Inspecting image requests and responses in the “network” tab of the browser’s devtools, we see images being retrieved freshly with a 200 OK status and this Cache-Control response header:

max-age=0, must-revalidate

The max-age=<seconds> directive specifies the amount of time the browser can treat a resource as “fresh” after its last retrieval. Within that period it may serve a cached copy before actually checking back with the server again. In our case this is set to zero seconds, so images are instantly considered “stale”. The must-revalidate directive instructs the browser to never serve a stale, cached version of the resource but first “validate” whether the resource is up to date by asking the server again.

With this response header, the browser is essentially instructed to not cache images. Why are we doing this?

Detective Game

In our setup, image are uploaded and served by the backend API. It uses Active Storage under the hood, a framework offered by Rails for uploading files to various cloud services like Amazon S3 or Microsoft Azure and attaching them to Active Record models. Active Storage adds an extra layer of abstraction between the file upload in the app and its actual storage location on a remote cloud service: Rails only stores the upload’s metadata and a reference to identify it on the storage service. It does not store actual file content. Requests for file uploads go through the Rails server first, which then returns the URL of the actual file location on the cloud service. So in our app, retrieving an image actually consists of two requests:

  1. Request the file from the backend API
  2. Request the original file from Amazon S3 (the cloud service we use)

The response for the first request is a redirect containing the actual file URL for the second request in its Location response header.

Active Storage image request
Active Storage image request • Own work Bitcrowd

Looking at the network tab, we see the 302 Found redirect response for the first request already being cached correctly. The devtools state a “(from disk cache)” info and the Cache Control header matches as well:

max-age=10800, private

It instructs the browser to treat the resource as “fresh” for 10800 seconds (three hours) and “private”, which means it’s intended for a single user and may not be stored in a cache shared among multiple users. Rails allows to configure the expiry time of these redirect URLs generated by Active Storage. It defaults to five minutes, but our API already had it set to:

ActiveStorage::Service.url_expires_in = 3.hours

This is what we want: spare extra network requests by storing responses to frequently requested resources on disk. But why do we only cache the redirect responses, not the resource-heavier one for the actual image on S3?

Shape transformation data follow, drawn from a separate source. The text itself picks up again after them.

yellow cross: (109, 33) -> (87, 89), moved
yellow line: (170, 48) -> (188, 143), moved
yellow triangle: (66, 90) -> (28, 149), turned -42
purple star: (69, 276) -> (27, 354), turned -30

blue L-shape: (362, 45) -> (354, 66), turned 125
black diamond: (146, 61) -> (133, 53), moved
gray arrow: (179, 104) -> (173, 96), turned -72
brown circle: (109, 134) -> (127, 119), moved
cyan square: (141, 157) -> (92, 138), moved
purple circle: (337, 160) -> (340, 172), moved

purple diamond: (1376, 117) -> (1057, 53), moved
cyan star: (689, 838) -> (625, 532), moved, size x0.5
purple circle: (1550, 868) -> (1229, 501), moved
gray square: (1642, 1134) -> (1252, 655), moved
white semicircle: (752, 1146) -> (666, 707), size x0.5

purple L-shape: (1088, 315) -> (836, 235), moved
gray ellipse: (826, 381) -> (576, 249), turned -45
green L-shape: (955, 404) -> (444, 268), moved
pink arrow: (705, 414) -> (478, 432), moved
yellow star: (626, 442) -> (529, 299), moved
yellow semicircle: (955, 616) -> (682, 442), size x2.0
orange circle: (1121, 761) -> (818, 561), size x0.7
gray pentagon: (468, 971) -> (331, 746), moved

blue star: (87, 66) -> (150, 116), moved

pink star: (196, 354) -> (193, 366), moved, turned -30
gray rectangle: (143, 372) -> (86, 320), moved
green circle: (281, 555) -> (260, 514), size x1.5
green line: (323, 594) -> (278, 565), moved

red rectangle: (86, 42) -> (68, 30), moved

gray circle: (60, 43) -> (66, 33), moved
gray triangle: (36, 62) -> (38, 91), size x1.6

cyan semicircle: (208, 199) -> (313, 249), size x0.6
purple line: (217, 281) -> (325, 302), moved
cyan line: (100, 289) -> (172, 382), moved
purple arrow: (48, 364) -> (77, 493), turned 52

With caching enabled in development, I started an investigation around our setup and configuration for Active Storage and direct uploads. After hitting walls for hours and still being stuck with no-cache or max-age=0, private, must-revalidate Cache Control response headers for image requests, I realized: I am looking at the wrong thing! Besides integrating with cloud providers, Active Storage also has a local disk-based storage backend which we use in development. Intended for the test and development environment, this backend does not even support caching. And even worse: I was looking at image responses from our Rails server for hours, while in production the requests target Amazon S3. It’s Amazon who puts together the response headers, not our servers 🙈.

So I set up a bucket on S3 and changed my setup to target Amazon for file uploads. Now image requests were served by Amazon S3 (success!). Still the Cache Control header was wrong and nothing cached…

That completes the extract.